**Data records**
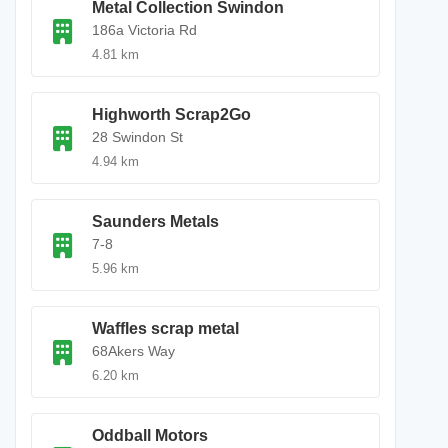
Metal Collection Swindon
186a Victoria Rd
4.81 km
Highworth Scrap2Go
28 Swindon St
4.94 km
Saunders Metals
7-8
5.96 km
Waffles scrap metal
68Akers Way
6.20 km
Oddball Motors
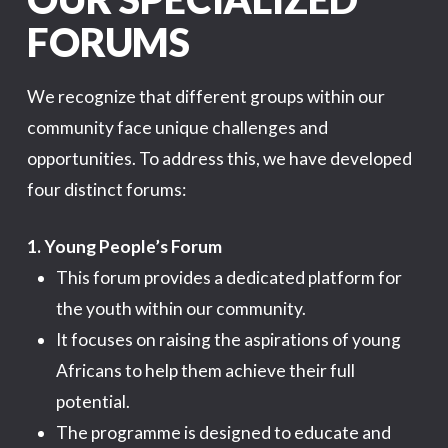
FORUMS
We recognize that different groups within our
community face unique challenges and
opportunities. To address this, we have developed
four distinct forums:
1. Young People’s Forum
This forum provides a dedicated platform for
the youth within our community.
It focuses on raising the aspirations of young
Africans to help them achieve their full
potential.
The programme is designed to educate and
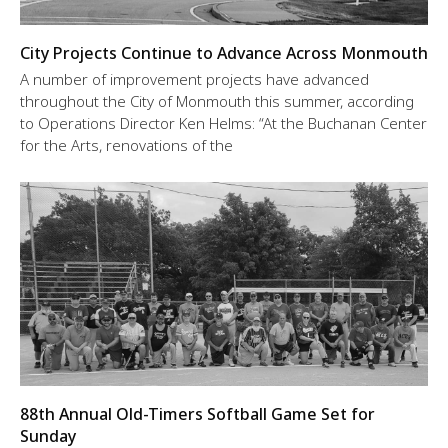
City Projects Continue to Advance Across Monmouth
A number of improvement projects have advanced
throughout the City of Monmouth this summer, according
to Operations Director Ken Helms: “At the Buchanan Center
for the Arts, renovations of the
88th Annual Old-Timers Softball Game Set for
Sunday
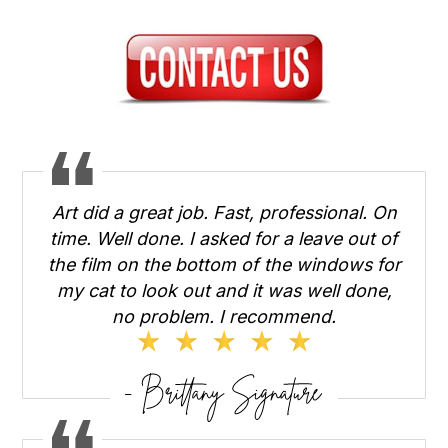
Art did a great job. Fast, professional. On
time. Well done. I asked for a leave out of
the film on the bottom of the windows for
my cat to look out and it was well done,
no problem. I recommend.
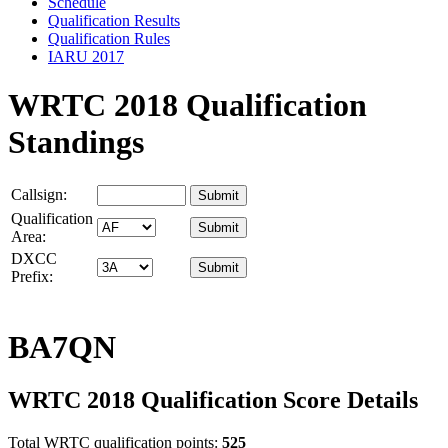
Schedule
Qualification Results
Qualification Rules
IARU 2017
WRTC 2018 Qualification
Standings
Callsign:
Qualification
Area:
DXCC
Prefix:
BA7QN
WRTC 2018 Qualification Score Details
Total WRTC qualification points:
525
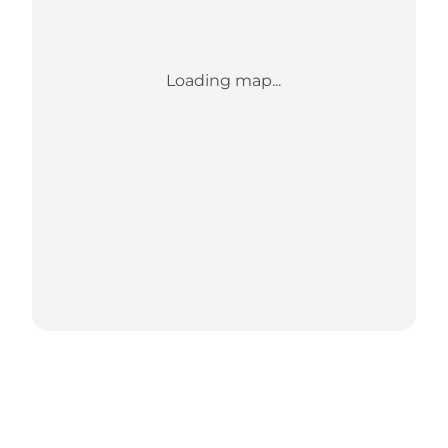
Loading map...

**Your assignment**
One number and nothing else is the answer: how many lines of the material include "WRTC".

**Answer box**
3